Bishop Michael Pryse

    The Bishop's Journal
    May 2000

    POWERFUL WORDS

      They are two of the hardest words a human being can utter. "I'm sorry." Plain and simple; unaccompanied by any attempt to justify or explain.

      In a special liturgy conducted at St. Peter's Basilica on March 12, 2000, Pope John Paul II apologized for a series of specific sins committed by the church in the past two thousand years. It was a rare and poignant liturgical action that captivated the world's attention, claiming lead story status in newspaper and television newscasts for the next several days. It was a profound moment that forced many of us to reflect on the proper place of confession and forgiveness in our lives.

      First and foremost, John Paul reminded us of the necessity to make confession. We are all well acquainted with the phrase, "confession is good for the soul." While it is true people can become unhealthily focussed on our sin, it is similarly true that we can be unhealthily focussed on our own supposed righteousness! None of us is so righteous that we stand beyond the need for God's gracious gift of forgiveness. None of us is so righteous as to stand beyond the need to confess.

      The same is true for us corporately as well as individually. The pope's act of confession also reminded us that sin has a collective, as well as personal, dimension. Governments, corporations and churches, indeed any institution, can be guilty of sin. Indeed, because the roots of corporate sin are usually woven deep within the cultural fabric of a particular group or institution, this kind of sin is often much harder to identify and deal with. By making this confession, not only on behalf of individual persons, but on behalf of his church as a collective entity, John Paul challenged all institutions, both sacred and secular, to assume a similar level of accountability and responsibility.

      Lastly, the pope reminded us that our confession must be made specific. This was not a general confession. He was very specific, confessing sins against Christian unity; sins against Jewish people; sins against other cultures; sins against women; sins against human rights and sins committed in the service of faith. It was quite a list.

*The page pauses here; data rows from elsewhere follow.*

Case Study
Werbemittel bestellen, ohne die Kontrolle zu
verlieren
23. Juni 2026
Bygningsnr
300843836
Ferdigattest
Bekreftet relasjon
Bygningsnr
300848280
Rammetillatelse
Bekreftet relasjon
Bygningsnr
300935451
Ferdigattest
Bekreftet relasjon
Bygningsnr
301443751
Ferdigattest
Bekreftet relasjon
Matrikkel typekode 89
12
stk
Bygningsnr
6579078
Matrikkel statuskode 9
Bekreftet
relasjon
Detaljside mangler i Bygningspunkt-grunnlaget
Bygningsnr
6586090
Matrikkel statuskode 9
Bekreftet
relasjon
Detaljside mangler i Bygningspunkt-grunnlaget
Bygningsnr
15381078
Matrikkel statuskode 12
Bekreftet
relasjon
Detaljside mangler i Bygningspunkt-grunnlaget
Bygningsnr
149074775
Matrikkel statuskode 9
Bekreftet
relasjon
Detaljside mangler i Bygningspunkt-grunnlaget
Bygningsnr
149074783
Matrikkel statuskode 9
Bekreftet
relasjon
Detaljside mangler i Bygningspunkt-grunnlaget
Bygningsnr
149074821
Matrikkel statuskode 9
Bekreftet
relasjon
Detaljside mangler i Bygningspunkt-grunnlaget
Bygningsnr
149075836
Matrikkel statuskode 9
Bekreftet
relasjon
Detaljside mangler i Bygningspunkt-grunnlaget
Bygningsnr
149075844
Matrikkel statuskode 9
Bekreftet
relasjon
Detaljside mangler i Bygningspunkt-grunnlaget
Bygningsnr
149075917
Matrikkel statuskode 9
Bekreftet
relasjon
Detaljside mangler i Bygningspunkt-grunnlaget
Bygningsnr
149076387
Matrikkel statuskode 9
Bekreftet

      In addition to making a general confession of our sins before God, we also need to ask specific forgiveness from the person or persons whom we have wronged. We need to demonstrate a willingness to change our hurtful behaviour in a spirit of sincere humility and not merely for the sake of appearances. That, of course, can only be judged by the one whose forgiveness we seek and we shouldn't be surprised when, from time to time, our supposed confessions aren't so quickly received with the sort of grateful response we might have selfishly anticipated!

      In her richly layered novel Fugitive Pieces, Anne Michaels tells a parable wherein a highly respected rabbi is asked to speak to the congregation of a neighbouring village. Wishing to have a few uninterrupted hours to himself on the train, he disguises himself in the shabby clothes of a peasant. Indeed, the disguise is so effective that he evokes disapproving stares and whispered insults from the well-to-do passengers around him.

      Later, when the rabbi arrives at his destination, he's met by the dignitaries of the community who greet him with warmth and respect, tactfully ignoring his appearance. Those who had ridiculed him on the train suddenly realize his prominence and immediately beg his forgiveness. Surprisingly, the old man is silent and does not respond to their pleas.

      For months after, these good and pious citizens implore the rabbi to absolve them. The rabbi remains silent. Finally, when almost an entire year has passed, they come to the old man on the Day of Awe when it is written that each man must forgive his fellow. But the rabbi still refuses to speak! Exasperated, they finally raise their voices in frustration. How can a holy man commit such a sin - to withhold forgiveness on this day of days?

      Finally, the rabbi responds. "All this time you have been asking the wrong man. You must ask the man on the train to forgive you."

      Are there persons to whom you or I - or we - need to ask forgiveness? I suspect that there are; on each count.

      "I'm sorry." Big words. Hard words. Lifegiving words. Use them often.